Virgin has launched a game on Heavy called exercise your muscle which calls for players to, as they name indicates, exercise their brain and music muscles to identify the 74 bands represented in an image on the game's page. There's a magnifying glass that can be rolled over the images for greater detail. Game prizes include an Alienware computer and one free year of music from VirginDigital, MP3 players with one year subscriptions to VirginDigital and one year subscriptions to Paste Magazine. Only true music aficionados need play. This one is a challenge and will keep you delightfully engaged for hours.
Why we haven't seen this before we do not know - or perhaps we did and filed it aways with the other 300 ads we see every day - but in July Danish director Nicolai Fuglsig, working for Fallon, filmed 250,000 multi-colored balls being dropped from huge cranes and shot out of cannons creating an avalanche of color streaming down the streets of San Francisco to promote Sony's bravia LCD TV. It's exquisitely beautiful. Thanks to Emily over at Eatmail, there's a behind the scenes video of the shoot.
Maine Root Beer has launched a site called Free Range Root Beer which pits itself against the big guys whom Maine Root Beer portrays as large, tasteless entities which add all kinds of filler to their product. The site contains humorous videos including one in which a stealth Free Range Root Beer team attempts to free cans of root beer which have been taken from the wild and placed in a corporate jail cell. There's a history of root beer, an area for kids, a photo contest for people to send in photos of Maine Root Beer placed in strange locations and a section where root beer lovers can express themselves through art therapy. Funny stuff.
Little Red Riding Hood is nowhere to be found in this spot for Halls but some dudes dressed up like pigs are worried a dude dressed like a wolf is going to huff and puff and blow their house down. It's a fairly amusing spot, especially since the guy playing the wolf looks like he can't stop cracking up while acting his part.
Here's a fun little time-waster from McDonald's. Pick a character, listen to the beat, whack a few numbers keys on your keyboard and, homey, you're breakdancin'. After practicing, visitors can log in and compare their dance move scores with others. That's it. Simple. No overbearing marketing crap.
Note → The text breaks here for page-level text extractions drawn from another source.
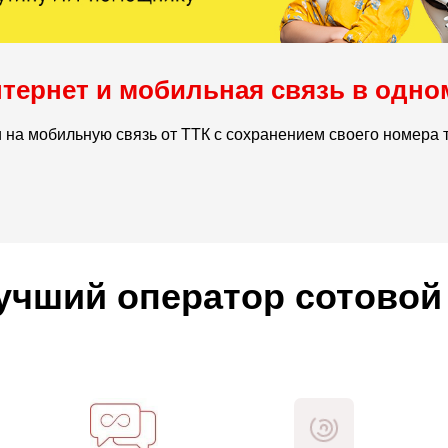
тернет и мобильная связь в одно
 на мобильную связь от ТТК с сохранением своего номера 
учший оператор сотовой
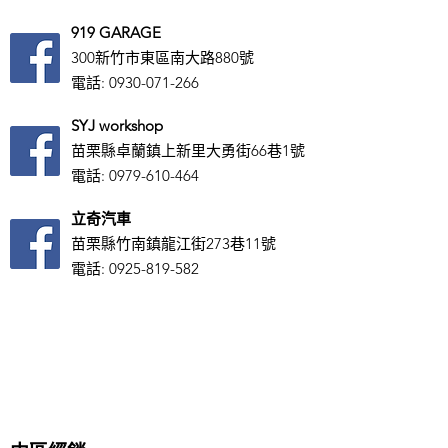
919 GARAGE
300新竹市東區南大路880號
電話:
0930-071-266
SYJ workshop
苗栗縣卓蘭鎮上新里大勇街66巷1號
電話:
0979-610-464
立奇汽車
苗栗縣竹南鎮龍江街273巷11號
電話:
0925-819-582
Just plain fun.
Adrants reader "Campaign Critic" had such insightful things to say about the recent Capitol One ad campaigns that we figured we'd just extend him a Guest Contributor title for the day. Campaign Critic Writes:
Let's just get to the point: Capital One's credit card advertising is annoying, hard to follow and stupid. It quite frankly breaks a few of the most basic rules about advertising any product, let alone something as complicated or, these days, downright scary as handling a credit card.
One: don't go so afar afield from the point at hand that you lose the hook on what your product really is. Capital One's ads for their credit cards do just this: they somehow equate credit card service charges with barbarians (they have tried others in this series, but they take this one bad step further). "Credit card charges are like barbarians attacking you every time you use them." (Not barbarians-credit cards.) Sure.